### Records from a data collection
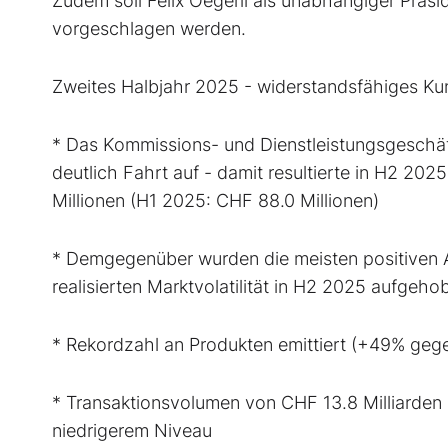
Zudem soll Felix Oegerli als unabhängiger Prä
vorgeschlagen werden.
Zweites Halbjahr 2025 - widerstandsfähiges K
* Das Kommissions- und Dienstleistungsgesch
deutlich Fahrt auf - damit resultierte in H2 20
Millionen (H1 2025: CHF 88.0 Millionen)
* Demgegenüber wurden die meisten positiven A
realisierten Marktvolatilität in H2 2025 aufgeho
* Rekordzahl an Produkten emittiert (+49% gege
* Transaktionsvolumen von CHF 13.8 Milliarden
niedrigerem Niveau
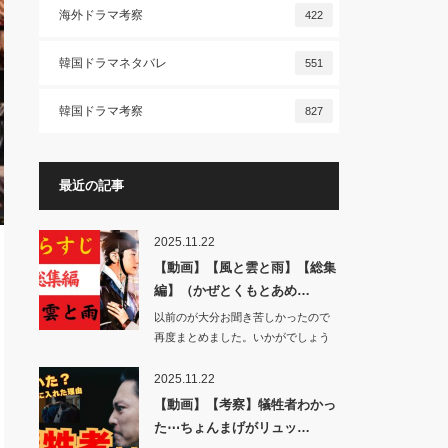
海外ドラマ考察
422
韓国ドラマネタバレ
551
韓国ドラマ考察
827
最近の記事
2025.11.22
【動画】【風と雲と雨】【総集
編】（かぜとくもとあめ…
以前のが大分お聞き苦しかったので
再度まとめました。いかがでしょう
か。…
2025.11.22
【動画】【考察】犠牲者わかっ
た⋯ちょんまげがリュッ…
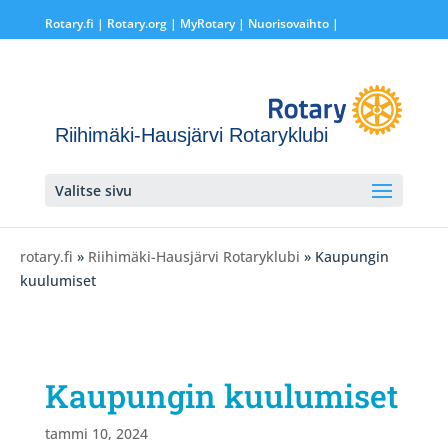
Rotary.fi
|
Rotary.org
|
MyRotary |
Nuorisovaihto
|
Riihimäki-Hausjärvi Rotaryklubi
Valitse sivu
rotary.fi
»
Riihimäki-Hausjärvi Rotaryklubi
» Kaupungin
kuulumiset
Kaupungin kuulumiset
tammi 10, 2024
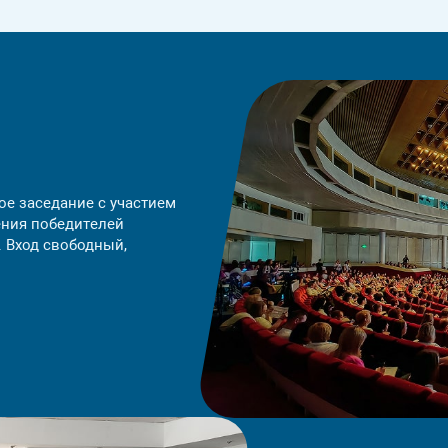
ое заседание с участием
ения победителей
. Вход свободный,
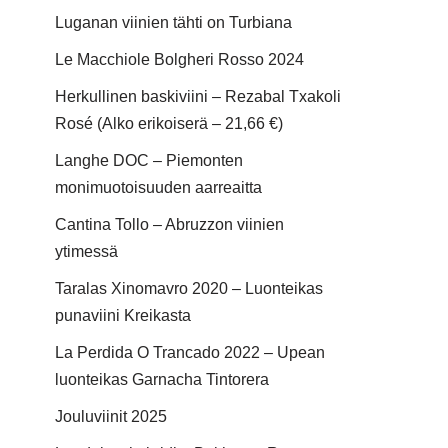
Luganan viinien tähti on Turbiana
Le Macchiole Bolgheri Rosso 2024
Herkullinen baskiviini – Rezabal Txakoli
Rosé (Alko erikoiserä – 21,66 €)
Langhe DOC – Piemonten
monimuotoisuuden aarreaitta
Cantina Tollo – Abruzzon viinien
ytimessä
Taralas Xinomavro 2020 – Luonteikas
punaviini Kreikasta
La Perdida O Trancado 2022 – Upean
luonteikas Garnacha Tintorera
Jouluviinit 2025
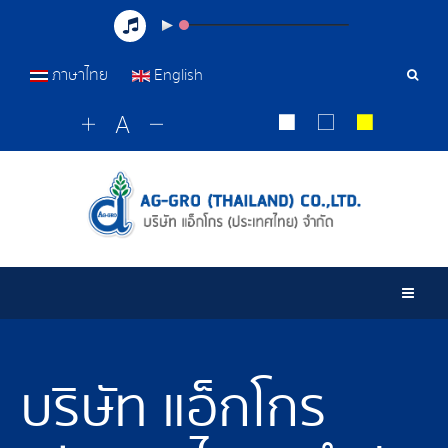
ภาษาไทย
English
เครื่อ
มือ
ค้นหา
Togg
บริษัท แอ็กโกร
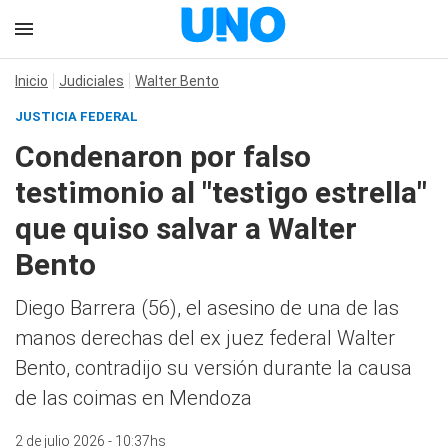
Inicio
Judiciales
Walter Bento
JUSTICIA FEDERAL
Condenaron por falso
testimonio al "testigo estrella"
que quiso salvar a Walter
Bento
Diego Barrera (56), el asesino de una de las
manos derechas del ex juez federal Walter
Bento, contradijo su versión durante la causa
de las coimas en Mendoza
2 de julio 2026 - 10:37hs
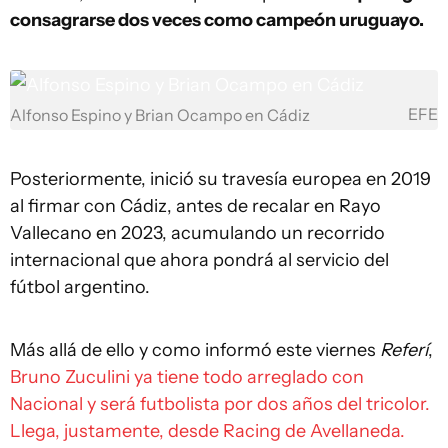
consagrarse dos veces como campeón uruguayo.
EFE
Alfonso Espino y Brian Ocampo en Cádiz
Posteriormente, inició su travesía europea en 2019
al firmar con Cádiz, antes de recalar en Rayo
Vallecano en 2023, acumulando un recorrido
internacional que ahora pondrá al servicio del
fútbol argentino.
Más allá de ello y como informó este viernes
Referí
,
Bruno Zuculini ya tiene todo arreglado con
Nacional y será futbolista por dos años del tricolor.
Llega, justamente, desde Racing de Avellaneda.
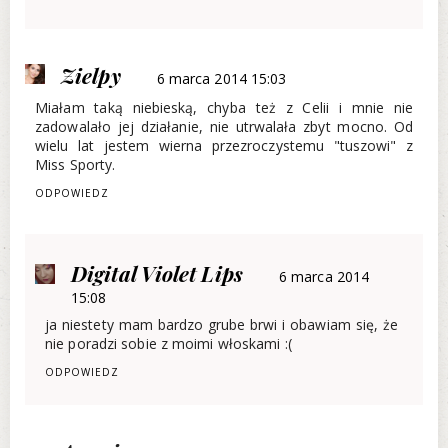
Zielpy
6 marca 2014 15:03
Miałam taką niebieską, chyba też z Celii i mnie nie
zadowalało jej działanie, nie utrwalała zbyt mocno. Od
wielu lat jestem wierna przezroczystemu "tuszowi" z
Miss Sporty.
ODPOWIEDZ
Digital Violet Lips
6 marca 2014
15:08
ja niestety mam bardzo grube brwi i obawiam się, że
nie poradzi sobie z moimi włoskami :(
ODPOWIEDZ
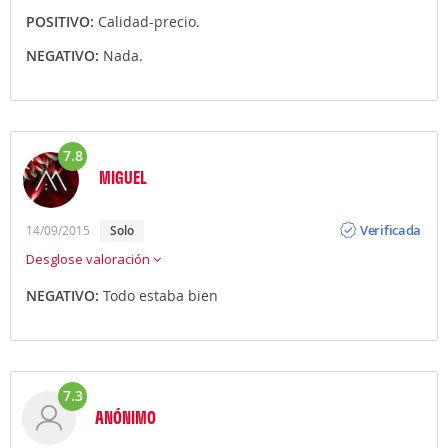
POSITIVO:
Calidad-precio.
NEGATIVO:
Nada.
7.8
MIGUEL
Opinión
Verificada
14/09/2015
solo
Desglose valoración
NEGATIVO:
Todo estaba bien
7.3
ANÓNIMO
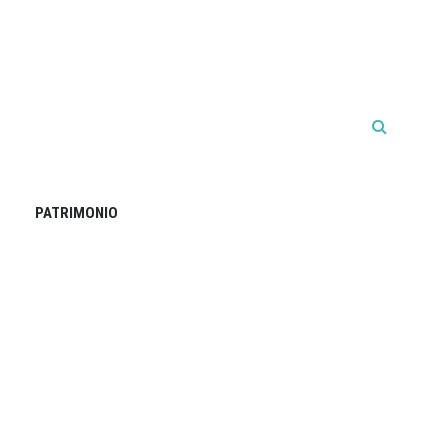
PATRIMONIO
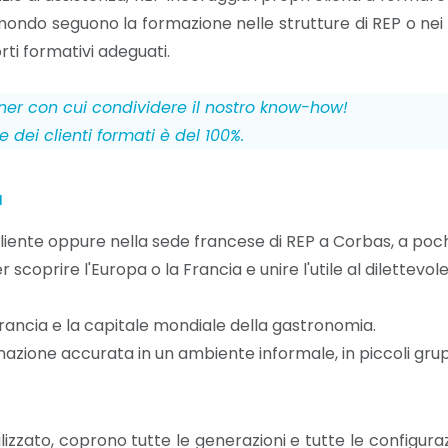
ondo seguono la formazione nelle strutture di REP o nei s
rti formativi adeguati.
ner con cui condividere il nostro know-how!
 dei clienti formati è del 100%.
a
cliente oppure nella sede francese di REP a Corbas, a poch
imo
Cédric S.
Anthony H.
Anonimo
Fr
scoprire l'Europa o la Francia e unire l'utile al dilettevole
rancia e la capitale mondiale della gastronomia.
so
Corso
Corso
Corso
rmazione accurata in un ambiente informale, in piccoli grup
to:
seguito:
seguito:
seguito:
s
a a
Scelta di
Manutenzione
Utilizzo
M
 dei
una
delle
delle
pu
lizzato, coprono tutte le generazioni e tutte le configura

### DIRECTIONS FOR THIS TASK
From the entries above, copy each line holding "viinien".

### RESPONSE
Luganan viinien tähti on Turbiana
Cantina Tollo – Abruzzon viinien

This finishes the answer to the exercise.